Ali kembali menarik rem tangan lalu memfokuskan dirinya pada Prilly. "Ya kita memang nggak basah karena di mobil tapi pengedara motor di luar sana pasti basah kuyup deh. Nah tuh liat mana ada balitanya lagi. Kasihan sekali."Prilly menunjuk seorang pengendara motor yang berusaha menyalip di sisi kanan mobil Ali dengan membonceng istri dan anaknya yang masih kecil.

Ali menoleh dan menatap pengendara yang baru saja ditunjuk oleh Prilly. Ali bisa melihat balita yang dimaksud Prilly terlihat menggigil karena kedinginan akibat curah hujan yang turun begitu deras.

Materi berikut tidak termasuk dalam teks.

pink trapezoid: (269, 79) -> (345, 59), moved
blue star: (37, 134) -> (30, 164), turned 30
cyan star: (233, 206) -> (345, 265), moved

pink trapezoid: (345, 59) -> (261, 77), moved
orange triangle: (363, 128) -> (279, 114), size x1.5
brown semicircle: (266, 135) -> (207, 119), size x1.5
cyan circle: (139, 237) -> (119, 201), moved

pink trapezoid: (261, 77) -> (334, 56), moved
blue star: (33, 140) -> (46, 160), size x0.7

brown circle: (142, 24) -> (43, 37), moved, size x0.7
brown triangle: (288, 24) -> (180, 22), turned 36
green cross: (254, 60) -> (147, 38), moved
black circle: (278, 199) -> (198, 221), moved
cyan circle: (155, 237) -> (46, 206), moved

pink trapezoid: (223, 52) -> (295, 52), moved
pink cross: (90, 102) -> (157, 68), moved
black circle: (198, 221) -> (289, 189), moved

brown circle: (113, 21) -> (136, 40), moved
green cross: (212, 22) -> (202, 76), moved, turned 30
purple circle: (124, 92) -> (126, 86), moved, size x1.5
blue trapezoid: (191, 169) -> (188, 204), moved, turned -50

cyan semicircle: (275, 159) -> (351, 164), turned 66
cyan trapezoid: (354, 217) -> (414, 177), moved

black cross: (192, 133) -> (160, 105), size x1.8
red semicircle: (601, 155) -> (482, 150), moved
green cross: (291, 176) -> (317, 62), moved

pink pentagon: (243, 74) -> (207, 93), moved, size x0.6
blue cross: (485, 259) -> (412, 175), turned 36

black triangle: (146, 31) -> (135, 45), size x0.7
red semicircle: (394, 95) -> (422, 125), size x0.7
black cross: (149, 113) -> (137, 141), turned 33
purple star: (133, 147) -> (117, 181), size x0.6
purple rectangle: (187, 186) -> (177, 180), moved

"Kasihan sekali dedeknya pasti dingin banget tuh."Prilly menatap iba balita yang dipeluk erat oleh Ibunya yang juga terlihat basah kuyup.

Ali menoleh dan menatap Prilly yang tengah menatap pengendara itu dengan tatapan iba, pancaran teduh di mata Prilly terlihat begitu tulus dan Ali yakin gadis ini benar-benar memiliki ketulusan hati tanpa di buat-buat.

Lalu sanggupkah Ali menyakiti gadis setulus ini hanya karena keegoisan dan juga keserakahannya?

Apa benar kata Rama karma akan datang menghantui dirinya jika dia benar-benar menyakiti Prilly?

Prilly tidak bersalah dan Ali tahu itu tapi tetap saja dia tidak bisa membiarkan Prilly menguasai atau memiliki sesuatu yang seharusnya menjadi miliknya.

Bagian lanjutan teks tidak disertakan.